*** Available records ***

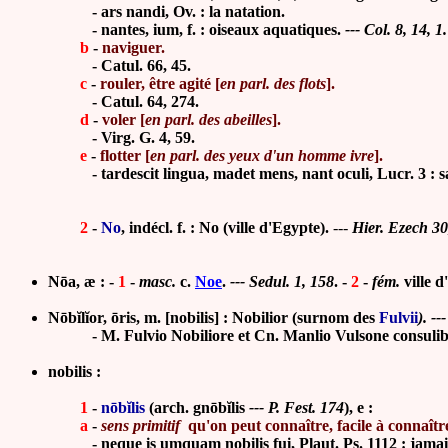
- ars nandi, Ov. : la natation.
-
nantes, ium, f. : oiseaux aquatiques.
--- Col. 8, 14, 1.
b
-
naviguer.
-
Catul. 66, 45.
c
-
rouler, être agité [
en parl. des flots
].
-
Catul. 64, 274.
d
-
voler [
en parl. des abeilles
].
-
Virg. G. 4, 59.
e
-
flotter [
en parl. des yeux d'un homme ivre
].
- tardescit lingua, madet mens, nant oculi, Lucr. 3 : sa la
2
-
No
, indécl. f. : No (ville d'Egypte).
---
Hier. Ezech 30
Nōa, æ : -
1
-
masc.
c.
Noe
.
---
Sedul. 1, 158
.
-
2
-
fém.
ville 
Nōbĭlĭor, ōris, m. [nobilis] : Nobilior (
surnom des
Fulvii
). --
- M. Fulvio Nobiliore et Cn. Manlio Vulsone consulibus, 
nobilis :
1
-
nōbĭlis
(arch. gnōbĭlis
---
P. Fest. 174
), e :
a
-
sens primitif
qu'on peut connaître, facile à connaîtr
-
neque is umquam nobilis fui, Plaut. Ps. 1112 : jamai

*** End of Available records ***

An exact copy of every line above, minus the pictures, is the required output.

- ars nandi, Ov. : la natation.
-
nantes, ium, f. : oiseaux aquatiques.
--- Col. 8, 14, 1.
b
-
naviguer.
-
Catul. 66, 45.
c
-
rouler, être agité [
en parl. des flots
].
-
Catul. 64, 274.
d
-
voler [
en parl. des abeilles
].
-
Virg. G. 4, 59.
e
-
flotter [
en parl. des yeux d'un homme ivre
].
- tardescit lingua, madet mens, nant oculi, Lucr. 3 : sa la
2
-
No
, indécl. f. : No (ville d'Egypte).
---
Hier. Ezech 30
Nōa, æ : -
1
-
masc.
c.
Noe
.
---
Sedul. 1, 158
.
-
2
-
fém.
ville 
Nōbĭlĭor, ōris, m. [nobilis] : Nobilior (
surnom des
Fulvii
). --
- M. Fulvio Nobiliore et Cn. Manlio Vulsone consulibus, 
nobilis :
1
-
nōbĭlis
(arch. gnōbĭlis
---
P. Fest. 174
), e :
a
-
sens primitif
qu'on peut connaître, facile à connaîtr
-
neque is umquam nobilis fui, Plaut. Ps. 1112 : jamai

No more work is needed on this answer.